### Assigned task
Can the data below be set down again exactly, line for line?

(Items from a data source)
____________

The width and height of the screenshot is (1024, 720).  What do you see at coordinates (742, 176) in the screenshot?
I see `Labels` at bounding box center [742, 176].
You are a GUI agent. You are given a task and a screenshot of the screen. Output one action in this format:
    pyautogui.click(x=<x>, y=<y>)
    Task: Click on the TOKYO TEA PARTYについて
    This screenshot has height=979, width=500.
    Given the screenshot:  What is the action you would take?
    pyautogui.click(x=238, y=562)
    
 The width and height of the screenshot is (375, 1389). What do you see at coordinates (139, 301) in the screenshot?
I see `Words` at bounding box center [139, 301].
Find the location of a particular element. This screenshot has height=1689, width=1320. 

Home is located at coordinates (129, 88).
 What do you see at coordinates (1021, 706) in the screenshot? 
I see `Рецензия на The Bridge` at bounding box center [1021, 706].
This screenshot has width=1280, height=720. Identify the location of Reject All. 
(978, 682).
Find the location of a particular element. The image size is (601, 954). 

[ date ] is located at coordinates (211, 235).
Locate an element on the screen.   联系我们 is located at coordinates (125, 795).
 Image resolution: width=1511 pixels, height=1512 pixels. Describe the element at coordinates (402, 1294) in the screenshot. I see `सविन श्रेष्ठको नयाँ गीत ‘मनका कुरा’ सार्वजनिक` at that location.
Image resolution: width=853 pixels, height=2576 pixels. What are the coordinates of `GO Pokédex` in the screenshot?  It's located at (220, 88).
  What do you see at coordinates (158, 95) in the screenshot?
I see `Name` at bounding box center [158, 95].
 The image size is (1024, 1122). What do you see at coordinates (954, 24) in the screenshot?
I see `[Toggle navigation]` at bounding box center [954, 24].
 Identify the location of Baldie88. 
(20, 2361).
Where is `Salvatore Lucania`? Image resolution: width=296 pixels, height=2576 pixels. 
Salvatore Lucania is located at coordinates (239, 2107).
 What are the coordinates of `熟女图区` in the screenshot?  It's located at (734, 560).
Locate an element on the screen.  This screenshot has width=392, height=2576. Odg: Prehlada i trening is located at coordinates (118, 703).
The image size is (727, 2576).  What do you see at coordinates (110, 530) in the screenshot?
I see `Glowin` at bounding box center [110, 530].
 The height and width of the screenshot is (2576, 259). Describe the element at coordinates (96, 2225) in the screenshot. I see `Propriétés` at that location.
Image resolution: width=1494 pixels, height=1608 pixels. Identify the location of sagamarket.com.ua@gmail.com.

____________

### Task output
The width and height of the screenshot is (1024, 720).  What do you see at coordinates (742, 176) in the screenshot?
I see `Labels` at bounding box center [742, 176].
You are a GUI agent. You are given a task and a screenshot of the screen. Output one action in this format:
    pyautogui.click(x=<x>, y=<y>)
    Task: Click on the TOKYO TEA PARTYについて
    This screenshot has height=979, width=500.
    Given the screenshot:  What is the action you would take?
    pyautogui.click(x=238, y=562)
    
 The width and height of the screenshot is (375, 1389). What do you see at coordinates (139, 301) in the screenshot?
I see `Words` at bounding box center [139, 301].
Find the location of a particular element. This screenshot has height=1689, width=1320. 

Home is located at coordinates (129, 88).
 What do you see at coordinates (1021, 706) in the screenshot? 
I see `Рецензия на The Bridge` at bounding box center [1021, 706].
This screenshot has width=1280, height=720. Identify the location of Reject All. 
(978, 682).
Find the location of a particular element. The image size is (601, 954). 

[ date ] is located at coordinates (211, 235).
Locate an element on the screen.   联系我们 is located at coordinates (125, 795).
 Image resolution: width=1511 pixels, height=1512 pixels. Describe the element at coordinates (402, 1294) in the screenshot. I see `सविन श्रेष्ठको नयाँ गीत ‘मनका कुरा’ सार्वजनिक` at that location.
Image resolution: width=853 pixels, height=2576 pixels. What are the coordinates of `GO Pokédex` in the screenshot?  It's located at (220, 88).
  What do you see at coordinates (158, 95) in the screenshot?
I see `Name` at bounding box center [158, 95].
 The image size is (1024, 1122). What do you see at coordinates (954, 24) in the screenshot?
I see `[Toggle navigation]` at bounding box center [954, 24].
 Identify the location of Baldie88. 
(20, 2361).
Where is `Salvatore Lucania`? Image resolution: width=296 pixels, height=2576 pixels. 
Salvatore Lucania is located at coordinates (239, 2107).
 What are the coordinates of `熟女图区` in the screenshot?  It's located at (734, 560).
Locate an element on the screen.  This screenshot has width=392, height=2576. Odg: Prehlada i trening is located at coordinates (118, 703).
The image size is (727, 2576).  What do you see at coordinates (110, 530) in the screenshot?
I see `Glowin` at bounding box center [110, 530].
 The height and width of the screenshot is (2576, 259). Describe the element at coordinates (96, 2225) in the screenshot. I see `Propriétés` at that location.
Image resolution: width=1494 pixels, height=1608 pixels. Identify the location of sagamarket.com.ua@gmail.com.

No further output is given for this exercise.